‘South Park’ Spotlights Kalshi, Polymarket Prediction Market Apps

'South Park' Spotlights Kalshi, Polymarket Prediction Market Apps

Kalshi and Polymarket, the world’s most popular prediction market operators, got a gift from South Park on Wednesday night: an episode devoted to their bet-on-everything product that specifically name drops their brands.

Even though some of the jokes cut deep, referencing criticisms of their business models, CEOs of Kalshi and Polymarket both publicly embraced the episode as a win.

“Prediction markets have officially entered the mainstream,” Kalshi CEO Tarek Mansour posted on X about the episode. He later changed his profile image on X to one that artistically imagines him as a South Park character.

Polymarket CEO Shayne Coplan reposted multiple X screenshots of his company being referenced by South Park and wrote, “as a kid who used to spend all night on south park studios this is surreal.”

In Wednesday’s prediction market themed episode, South Park writers prod Kalshi and Polymarket for exploiting a “legal loophole around normal gambling laws” and reference to the perception that the companies have gained influence over federal regulators. The episode features Donald Trump Jr., an advisor to both companies, as the head of the CFTC. South Park also delivers jokes suggesting the apps are susceptible to price manipulation and have insufficient know-your-customer protocols.

South Park, which airs on Comedy Central and Paramount+, is having banner year for ratings; the animation series seeing a viewership spike amid an ongoing feud with President Donald Trump, whose administration has criticized the mockery he is getting in season 27. There was added interest in the show Wednesday night after South Park made the unusual decision to nix last week’s episode at the last minute.

It has also been a noteworthy year for prediction markets, with Kalshi and Polymarket raising hundreds of millions of dollars this summer. Those successes have led traditional sportsbooks to consider whether to build or host federally regulated exchanges, a model that lets Kalshi and (soon) Polymarket bypass state gambling laws and taxes by operating under the watch of the depleted Commodity Futures Trading Commission (CFTC).

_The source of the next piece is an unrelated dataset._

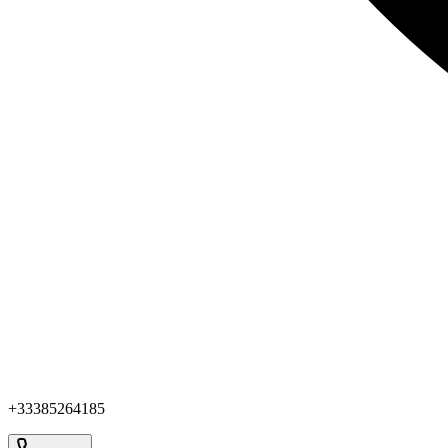
+33385264185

Criticism isn’t new for the companies, though, as Kalshi is embroiled in litigation with states and tribal groups that could eventually reach the U.S. Supreme Court, while Polymarket is readying to return to the U.S. following a multi-year ban and FBI probe.

Kalshi can take solace in South Park referring to it as a “peer to peer” exchange in the opening moments of Wednesday’s episode despite its affiliated trading arm complicating that claim.

For both companies, being mentioned by name on the show seemingly beats being among its snubs, such as never-mentioned Crypto.com, which also offers bets via CFTC oversight.

As has been the case throughout this year, Kalshi and Polymarket on Wednesday night let people bet on whether or not certain words would be mentioned in the South Park episode. Both companies pinned those markets to the top of their homepages.

“Kalshi is part of pop culture,” Alfred Lin, a Sequoia Capital partner and Kalshi investor, wrote on X.